Lors de ma rencontre avec monsieur le Ministre de l’Eau et de l’Equipement, nous avons longuement évoqué les sujets d’intérêt commun et je l’en remercie. Nous sommes aussi revenus sur l’excellente coopération qui nous unit, notamment dans le domaine de l’eau : plus de 1,2 milliard de dollars de financements depuis le début de nos opérations. Ce niveau d’engagement place la Banque africaine de développement parmi les premiers bailleurs de fonds dans ce secteur au Maroc.
Et cet engagement, nous venons de le consolider avec un financement de 88 millions d’euros. Objectif : contribuer à renforcer et à sécuriser l’accès à l’eau potable de millions d’habitants des villes et des localités rurales.
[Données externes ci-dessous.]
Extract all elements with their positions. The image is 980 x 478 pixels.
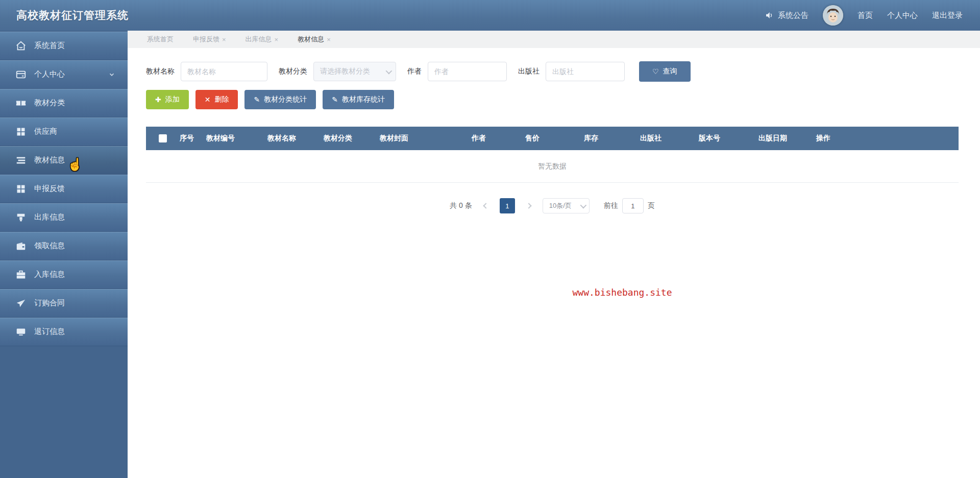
sidebar-item-unsubscribe-info[interactable]: 退订信息 (0, 318, 128, 346)
chevron-left-icon (483, 203, 488, 208)
table-header-row: 序号 教材编号 教材名称 教材分类 教材封面 作者 售价 库存 出版社 版本号 … (146, 127, 959, 150)
sidebar: 系统首页 个人中心 教材分类 (0, 31, 128, 478)
nav-logout[interactable]: 退出登录 (932, 11, 963, 20)
sidebar-item-textbook-info[interactable]: 教材信息 (0, 146, 128, 175)
textbook-table: 序号 教材编号 教材名称 教材分类 教材封面 作者 售价 库存 出版社 版本号 … (146, 127, 959, 183)
list-icon (15, 155, 27, 166)
sidebar-item-label: 教材信息 (34, 155, 116, 165)
outbox-icon (15, 212, 27, 223)
home-icon (15, 40, 27, 52)
speaker-icon (765, 11, 774, 20)
sidebar-item-personal-center[interactable]: 个人中心 (0, 60, 128, 89)
sidebar-item-textbook-category[interactable]: 教材分类 (0, 89, 128, 117)
sidebar-item-outbound-info[interactable]: 出库信息 (0, 203, 128, 232)
column-header: 出版社 (640, 134, 699, 143)
goto-page-group: 前往 页 (604, 198, 655, 213)
author-input[interactable] (428, 62, 507, 81)
column-header: 库存 (584, 134, 640, 143)
empty-data-text: 暂无数据 (538, 162, 567, 171)
tab-declare-feedback[interactable]: 申报反馈 × (193, 35, 226, 44)
textbook-name-input[interactable] (181, 62, 267, 81)
sidebar-item-supplier[interactable]: 供应商 (0, 117, 128, 146)
pencil-icon: ✎ (254, 96, 260, 103)
sidebar-item-system-home[interactable]: 系统首页 (0, 32, 128, 60)
goto-label: 前往 (604, 201, 618, 210)
goto-page-input[interactable] (622, 198, 644, 213)
close-icon: ✕ (205, 96, 211, 103)
avatar[interactable] (823, 5, 843, 26)
toolbar: ✚ 添加 ✕ 删除 ✎ 教材分类统计 ✎ 教材库存统计 (146, 90, 980, 109)
select-all-cell (146, 134, 180, 142)
chevron-down-icon[interactable] (107, 70, 116, 79)
sidebar-item-order-contract[interactable]: 订购合同 (0, 289, 128, 318)
page-size-value: 10条/页 (549, 201, 572, 210)
close-icon[interactable]: × (222, 36, 226, 43)
column-header: 版本号 (699, 134, 758, 143)
page-number-button[interactable]: 1 (500, 198, 515, 213)
sidebar-item-declare-feedback[interactable]: 申报反馈 (0, 175, 128, 203)
goto-suffix: 页 (648, 201, 655, 210)
page-size-select[interactable]: 10条/页 (543, 198, 590, 213)
sidebar-item-label: 教材分类 (34, 98, 116, 108)
next-page-button[interactable] (522, 199, 535, 212)
column-header: 售价 (525, 134, 584, 143)
tab-label: 申报反馈 (193, 35, 219, 44)
nav-home[interactable]: 首页 (857, 11, 873, 20)
monitor-icon (15, 326, 27, 338)
watermark-text: www.bishebang.site (572, 287, 672, 298)
category-stats-label: 教材分类统计 (264, 95, 307, 104)
tab-outbound-info[interactable]: 出库信息 × (246, 35, 279, 44)
add-button-label: 添加 (165, 95, 180, 104)
heart-icon: ♡ (652, 68, 659, 75)
close-icon[interactable]: × (327, 36, 331, 43)
column-header: 操作 (816, 134, 959, 143)
column-header: 教材分类 (324, 134, 380, 143)
category-stats-button[interactable]: ✎ 教材分类统计 (244, 90, 316, 109)
publisher-input[interactable] (546, 62, 625, 81)
delete-button-label: 删除 (214, 95, 229, 104)
textbook-category-label: 教材分类 (279, 67, 307, 76)
ticket-icon (15, 98, 27, 109)
sidebar-item-label: 订购合同 (34, 298, 116, 308)
author-label: 作者 (407, 67, 422, 76)
grid-icon (15, 183, 27, 195)
send-icon (15, 298, 27, 309)
tab-label: 教材信息 (298, 35, 324, 44)
grid-icon (15, 126, 27, 137)
nav-profile[interactable]: 个人中心 (887, 11, 918, 20)
tab-textbook-info[interactable]: 教材信息 × (298, 35, 331, 44)
textbook-name-label: 教材名称 (146, 67, 175, 76)
add-button[interactable]: ✚ 添加 (146, 90, 189, 109)
query-button[interactable]: ♡ 查询 (639, 61, 691, 82)
tab-label: 出库信息 (246, 35, 272, 44)
system-announcement-button[interactable]: 系统公告 (765, 11, 808, 20)
topbar-right: 系统公告 首页 个人中心 退出登录 (765, 5, 963, 26)
total-count-text: 共 0 条 (450, 201, 472, 210)
sidebar-item-inbound-info[interactable]: 入库信息 (0, 260, 128, 289)
chevron-right-icon (526, 203, 531, 208)
sidebar-item-label: 领取信息 (34, 241, 116, 251)
close-icon[interactable]: × (275, 36, 279, 43)
prev-page-button[interactable] (479, 199, 493, 212)
tab-bar: 系统首页 申报反馈 × 出库信息 × 教材信息 × (128, 31, 980, 48)
column-header: 序号 (180, 134, 206, 143)
sidebar-item-label: 入库信息 (34, 270, 116, 279)
sidebar-item-label: 系统首页 (34, 41, 116, 51)
stock-stats-button[interactable]: ✎ 教材库存统计 (323, 90, 394, 109)
column-header: 作者 (472, 134, 525, 143)
chevron-down-icon (386, 67, 393, 74)
textbook-category-select[interactable]: 请选择教材分类 (313, 62, 396, 81)
column-header: 教材封面 (380, 134, 472, 143)
tab-system-home[interactable]: 系统首页 (147, 35, 174, 44)
announcement-label: 系统公告 (778, 11, 808, 20)
delete-button[interactable]: ✕ 删除 (195, 90, 238, 109)
postcard-icon (15, 69, 27, 80)
sidebar-item-receive-info[interactable]: 领取信息 (0, 232, 128, 260)
query-button-label: 查询 (663, 67, 677, 76)
publisher-label: 出版社 (518, 67, 540, 76)
sidebar-item-label: 出库信息 (34, 212, 116, 222)
select-all-checkbox[interactable] (159, 134, 167, 142)
top-header: 高校教材征订管理系统 系统公告 (0, 0, 980, 31)
pencil-icon: ✎ (332, 96, 338, 103)
plus-icon: ✚ (155, 96, 161, 103)
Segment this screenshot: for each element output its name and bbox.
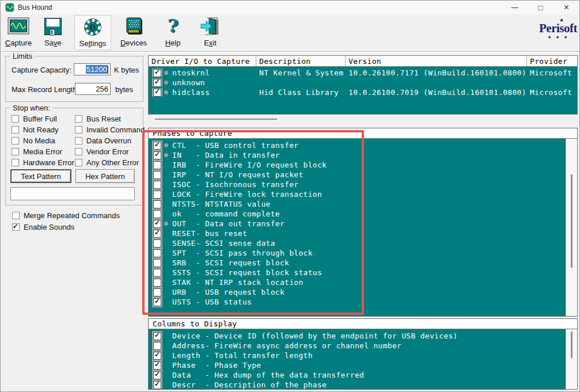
phase-row[interactable]: ✓ CTL - USB control transfer <box>149 140 566 150</box>
phase-checkbox[interactable]: ✓ <box>153 298 161 306</box>
column-row[interactable]: ✓ Phase - Phase Type <box>149 360 566 370</box>
column-checkbox[interactable]: ✓ <box>153 342 161 350</box>
phase-checkbox[interactable]: ✓ <box>153 171 161 179</box>
enable-sounds-checkbox[interactable]: ✓ Enable Sounds <box>12 222 74 233</box>
phase-checkbox[interactable]: ✓ <box>153 269 161 277</box>
columns-scrollbar-thumb[interactable] <box>571 332 573 358</box>
phase-row[interactable]: ✓ IRB - FireWire I/O request block <box>149 160 566 170</box>
devices-button[interactable]: Devices <box>115 15 153 50</box>
phase-checkbox[interactable]: ✓ <box>153 151 161 159</box>
phase-checkbox[interactable]: ✓ <box>153 288 161 296</box>
phase-checkbox[interactable]: ✓ <box>153 230 161 238</box>
phase-checkbox[interactable]: ✓ <box>153 220 161 228</box>
col-description[interactable]: Description <box>256 56 346 66</box>
driver-checkbox[interactable]: ✓ <box>153 89 161 97</box>
phase-row[interactable]: ✓ LOCK - FireWire lock transaction <box>149 189 566 199</box>
phase-row[interactable]: ✓ SRB - SCSI request block <box>149 258 566 268</box>
phase-checkbox[interactable]: ✓ <box>153 249 161 257</box>
capture-button[interactable]: Capture <box>2 15 35 50</box>
stop-when-checkbox-row[interactable]: ✓ Vendor Error <box>75 146 145 157</box>
stop-when-checkbox-row[interactable]: ✓ Buffer Full <box>12 113 74 124</box>
stop-when-checkbox-row[interactable]: ✓ No Media <box>12 135 74 146</box>
exit-door-icon <box>199 15 221 38</box>
col-version[interactable]: Version <box>346 56 527 66</box>
phase-checkbox[interactable]: ✓ <box>153 239 161 248</box>
phase-row[interactable]: ✓ SPT - SCSI pass through block <box>149 248 566 258</box>
svg-text:0: 0 <box>90 22 96 33</box>
phase-checkbox[interactable]: ✓ <box>153 210 161 218</box>
driver-row[interactable]: ✓ ntoskrnl NT Kernel & System 10.0.26100… <box>149 68 577 78</box>
help-button[interactable]: ? ? Help <box>157 15 188 50</box>
col-driver-io[interactable]: Driver I/O to Capture <box>149 56 256 66</box>
stop-when-checkbox-row[interactable]: ✓ Data Overrun <box>75 135 145 146</box>
column-checkbox[interactable]: ✓ <box>153 381 161 389</box>
columns-list: ✓ Device - Device ID (followed by the en… <box>149 331 566 390</box>
phase-row[interactable]: ✓ IRP - NT I/O request packet <box>149 170 566 180</box>
merge-repeated-commands-checkbox[interactable]: ✓ Merge Repeated Commands <box>12 210 120 221</box>
driver-dot-icon <box>164 90 168 94</box>
logo-star-icon: ★ <box>559 17 564 23</box>
columns-vscrollbar[interactable] <box>566 329 577 390</box>
exit-label: Exit <box>204 39 217 47</box>
toolbar-divider <box>1 51 579 53</box>
titlebar: Bus Hound — □ ✕ <box>1 1 579 14</box>
column-row[interactable]: ✓ Address- FireWire async address or cha… <box>149 341 566 351</box>
text-pattern-button[interactable]: Text Pattern <box>10 169 71 183</box>
phase-row[interactable]: ✓ USTS - USB status <box>149 297 566 307</box>
phase-row[interactable]: ✓ STAK - NT IRP stack location <box>149 277 566 287</box>
stop-when-checkbox-row[interactable]: ✓ Invalid Command <box>75 124 145 135</box>
driver-checkbox[interactable]: ✓ <box>153 79 161 87</box>
column-row[interactable]: ✓ Descr - Description of the phase <box>149 380 566 390</box>
col-provider[interactable]: Provider <box>527 56 577 66</box>
phase-row[interactable]: ✓ NTSTS- NTSTATUS value <box>149 199 566 209</box>
phase-checkbox[interactable]: ✓ <box>153 161 161 169</box>
column-row[interactable]: ✓ Length - Total transfer length <box>149 351 566 360</box>
pattern-input[interactable] <box>10 187 135 200</box>
stop-when-checkbox-row[interactable]: ✓ Not Ready <box>12 124 74 135</box>
stop-when-checkbox-row[interactable]: ✓ Bus Reset <box>75 113 145 124</box>
phases-vscrollbar[interactable] <box>566 139 577 317</box>
capture-capacity-unit: K bytes <box>114 66 139 74</box>
phase-row[interactable]: ✓ ok - command complete <box>149 209 566 219</box>
phase-checkbox[interactable]: ✓ <box>153 259 161 267</box>
max-record-length-input[interactable]: 256 <box>75 83 111 95</box>
phase-checkbox[interactable]: ✓ <box>153 200 161 208</box>
column-checkbox[interactable]: ✓ <box>153 371 161 379</box>
driver-row[interactable]: ✓ unknown <box>149 78 577 87</box>
maximize-icon[interactable]: □ <box>528 1 554 14</box>
settings-button[interactable]: 0 Settings <box>74 15 111 50</box>
phase-checkbox[interactable]: ✓ <box>153 142 161 150</box>
stop-when-checkbox-row[interactable]: ✓ Media Error <box>12 146 74 157</box>
capture-capacity-input[interactable]: 51200 <box>74 63 111 75</box>
phase-row[interactable]: ✓ IN - Data in transfer <box>149 150 566 160</box>
driver-table-hscrollbar[interactable] <box>148 116 578 123</box>
save-button[interactable]: Save <box>39 15 67 50</box>
column-row[interactable]: ✓ Data - Hex dump of the data transferre… <box>149 370 566 380</box>
phases-panel: Phases to Capture ✓ CTL - USB control tr… <box>148 128 578 317</box>
phase-row[interactable]: ✓ ISOC - Isochronous transfer <box>149 180 566 189</box>
phase-row[interactable]: ✓ RESET- bus reset <box>149 229 566 238</box>
stop-when-checkbox-row[interactable]: ✓ Hardware Error <box>12 157 74 168</box>
column-checkbox[interactable]: ✓ <box>153 361 161 370</box>
phase-row[interactable]: ✓ OUT - Data out transfer <box>149 219 566 229</box>
column-row[interactable]: ✓ Device - Device ID (followed by the en… <box>149 331 566 341</box>
close-icon[interactable]: ✕ <box>554 1 579 14</box>
exit-button[interactable]: Exit <box>193 15 228 50</box>
phase-row[interactable]: ✓ SSTS - SCSI request block status <box>149 268 566 277</box>
save-floppy-icon <box>44 15 62 38</box>
phase-checkbox[interactable]: ✓ <box>153 279 161 287</box>
hscrollbar-thumb[interactable] <box>155 119 277 120</box>
phase-checkbox[interactable]: ✓ <box>153 191 161 199</box>
column-checkbox[interactable]: ✓ <box>153 332 161 340</box>
driver-checkbox[interactable]: ✓ <box>153 69 161 77</box>
hex-pattern-button[interactable]: Hex Pattern <box>75 169 135 183</box>
phase-row[interactable]: ✓ URB - USB request block <box>149 287 566 297</box>
phases-scrollbar-thumb[interactable] <box>571 174 573 268</box>
window-title: Bus Hound <box>18 3 52 12</box>
phase-checkbox[interactable]: ✓ <box>153 181 161 189</box>
minimize-icon[interactable]: — <box>502 1 528 14</box>
driver-row[interactable]: ✓ hidclass Hid Class Library 10.0.26100.… <box>149 87 577 97</box>
column-checkbox[interactable]: ✓ <box>153 352 161 360</box>
phase-row[interactable]: ✓ SENSE- SCSI sense data <box>149 238 566 248</box>
stop-when-checkbox-row[interactable]: ✓ Any Other Error <box>75 157 145 168</box>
Et de soutenir, plus largement, la déclinaison du nouveau modèle de développement du Royaume.
En cette période particulièrement marquée par le défi climatique et une sécheresse de grande ampleur, la gestion des ressources en eau est de la première importance.
Avec monsieur le Ministre, nous intensifierons nos efforts pour soutenir une meilleure répartition de la ressource à travers le territoire. Nous allons travailler davantage à attirer les investissements privés dans les projets structurants à travers des PPP ; dynamique que nous soutiendrons par le conseil, notamment dans les projets de dessalement d’eau. La préservation de la ressource sera également un axe de partenariat majeur qui mobilisera tous nos efforts pour parer à la sécheresse.